Gillette, Dollar Shave Club, Fitbit, Jawbone, Abbott and Costello, Happy Birthday, patent litigation – the week in IP
A patent dispute between Gillette and Dollar Shave Club, Jawbone using an unusual tactic against Fitbit, a copyright case brought by the heirs of Abbott and Costello being thrown out, the latest in the Happy Birthday saga and the prevalence of older patents being used in litigation were in the IP headlines in the past week
Also on the blog this week:
The best lawsuit a man can get?
Gillette is suing Dollar Shave Club for the “unauthorised use of patented technology”, reports Financial Times.
Procter & Gamble-owned Gillette is the market leader for razors globally but has lost 4.3 percentage points of market share in recent years, as a result of shaving clubs such as Dollar Shave Club.
Gillette launched its own shave club this summer, and holds a 21% share of the online shaving market compared with Dollar Shave Club’s 54%.
The FT quoted Deborah Majoras, chief legal officer at P&G, saying: “Our patents help protect the many technical advancements we’ve made through the years – and when it becomes necessary, we take action to protect these important assets.”
fitbit20jawbone.jpg Staying fit
The parent of fitness tracking wearable devices Jawbone has requested a stay of its own patent infringement case against Fitbit, which The Recorder reports is a first.
"This has been odd to me," Judge Haywood Gilliam of the Northern District of California said at a recent hearing. "On the one hand we have the plaintiffs invoking the court's jurisdiction, and then immediately seeking a stay in favour of a later-filed ITC action."
It is the defendant that normally wants the stay, not the plaintiff.
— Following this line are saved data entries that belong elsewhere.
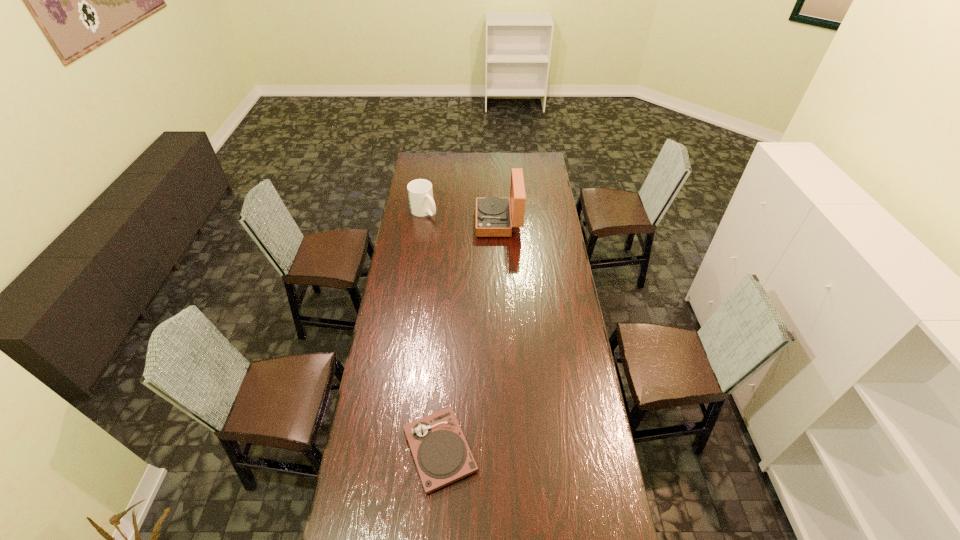 The image size is (960, 540). I want to click on free space between the nearest object and the mug, so click(x=432, y=331).

At what (x,y) coordinates should I click in order to perform the action: click on empty space that is in between the mug and the shortest object. Please return your answer as a coordinate pair (x, y). The image size is (960, 540). Looking at the image, I should click on (432, 331).

Where is `vacant area that lies between the taller phonograph_record and the shorter phonograph_record`? The height and width of the screenshot is (540, 960). vacant area that lies between the taller phonograph_record and the shorter phonograph_record is located at coordinates (469, 336).

This screenshot has width=960, height=540. What are the coordinates of `unoccupied position between the taller phonograph_record and the mug` in the screenshot? It's located at (461, 217).

The height and width of the screenshot is (540, 960). Identify the location of free space that is in between the shorter phonograph_record and the second shortest object. [x=432, y=331].

Identify which object is the nearest to the farther phonograph_record. Please provide its 2D coordinates. Your answer should be formatted as a tuple, i.e. [(x, y)], where the tuple contains the x and y coordinates of a point satisfying the conditions above.

[(420, 193)]

Select which object is the second closest to the mug. Please provide its 2D coordinates. Your answer should be formatted as a tuple, i.e. [(x, y)], where the tuple contains the x and y coordinates of a point satisfying the conditions above.

[(441, 453)]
Judge Gilliam told AliphCom’s lawyer, Susman Godfrey’s Joseph Grinstein, that he had not been able to find any cases involving the plaintiff filing then seeking to stay its own case in favour of an ITC action.
AliphCom has filed three suits against Fitbit this year – the patent infringement suit, the ITC action and a trade secrets suit in the San Francisco Superior Court – with Fitbit also filing its own law suit against Jawbone.
Who’s on First? suit is baseless
A federal judge has thrown out a copyright case filed by the heirs of Abbott and Costello against the producers of Broadway play “Hand to God”, reports The New York Times.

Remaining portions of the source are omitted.